*Work task*. Whenever a line in the data holds the string "РАНЕВСКОЙ", copy that line.

*Task data*.
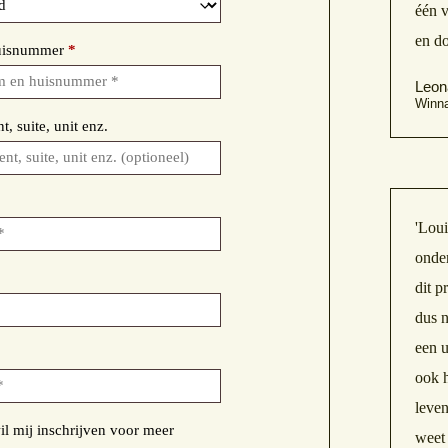
één
en do
huisnummer
*
Leon
Winna
, suite, unit enz.
'Loui
onder
dit p
dus n
een u
ook h
leven
il mij inschrijven voor meer
weet 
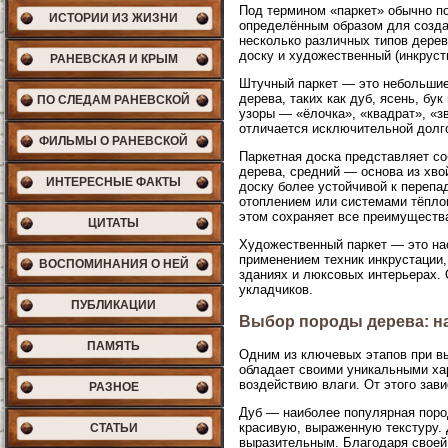
Под термином «паркет» обычно п
ИСТОРИИ ИЗ ЖИЗНИ
определённым образом для созда
несколько различных типов дере
доску и художественный (инкруст
РАНЕВСКАЯ И КРЫМ
Штучный паркет — это небольшие
дерева, таких как дуб, ясень, б
ПО СЛЕДАМ РАНЕВСКОЙ
узоры — «ёлочка», «квадрат», «з
отличается исключительной долг
ФИЛЬМЫ О РАНЕВСКОЙ
Паркетная доска представляет с
дерева, средний — основа из хв
ИНТЕРЕСНЫЕ ФАКТЫ
доску более устойчивой к переп
отоплением или системами тёплог
этом сохраняет все преимущества
ЦИТАТЫ
Художественный паркет — это на
применением техник инкрустации,
ВОСПОМИНАНИЯ О НЕЙ
зданиях и люксовых интерьерах.
укладчиков.
ПУБЛИКАЦИИ
Выбор породы дерева: на
ПАМЯТЬ
Одним из ключевых этапов при в
обладает своими уникальными хар
воздействию влаги. От этого зави
РАЗНОЕ
Дуб — наиболее популярная пород
красивую, выраженную текстуру. 
СТАТЬИ
выразительным. Благодаря своей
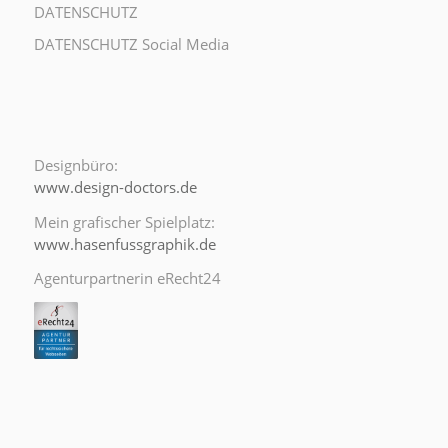
DATENSCHUTZ
DATENSCHUTZ Social Media
Designbüro:
www.design-doctors.de
Mein grafischer Spielplatz:
www.hasenfussgraphik.de
Agenturpartnerin eRecht24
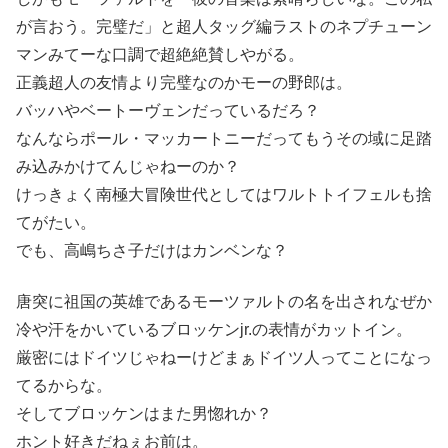
が言おう。完璧だ」と超人タッグ編ラストのネプチューン
マンみてーな口調で超絶絶賛しやがる。
正義超人の友情より完璧なのかモーの野郎は。
バッハやベートーヴェンだっているだろ？
なんならポール・マッカートニーだってもうその域に足踏
み込みかけてんじゃねーのか？
けっきょく南極大冒険世代としてはワルトトイフェルも捨
てがたい。
でも、高嶋ちさ子だけはカンベンな？
唐突に祖国の英雄であるモーツァルトの名を出されなぜか
冷や汗をかいているブロッケンjr.の表情がカットイン。
厳密にはドイツじゃねーけどまぁドイツ人ってことになっ
てるからな。
そしてブロッケンはまた男惚れか？
ホント好きだねぇお前は。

*Task output*.
ПО СЛЕДАМ РАНЕВСКОЙ
ФИЛЬМЫ О РАНЕВСКОЙ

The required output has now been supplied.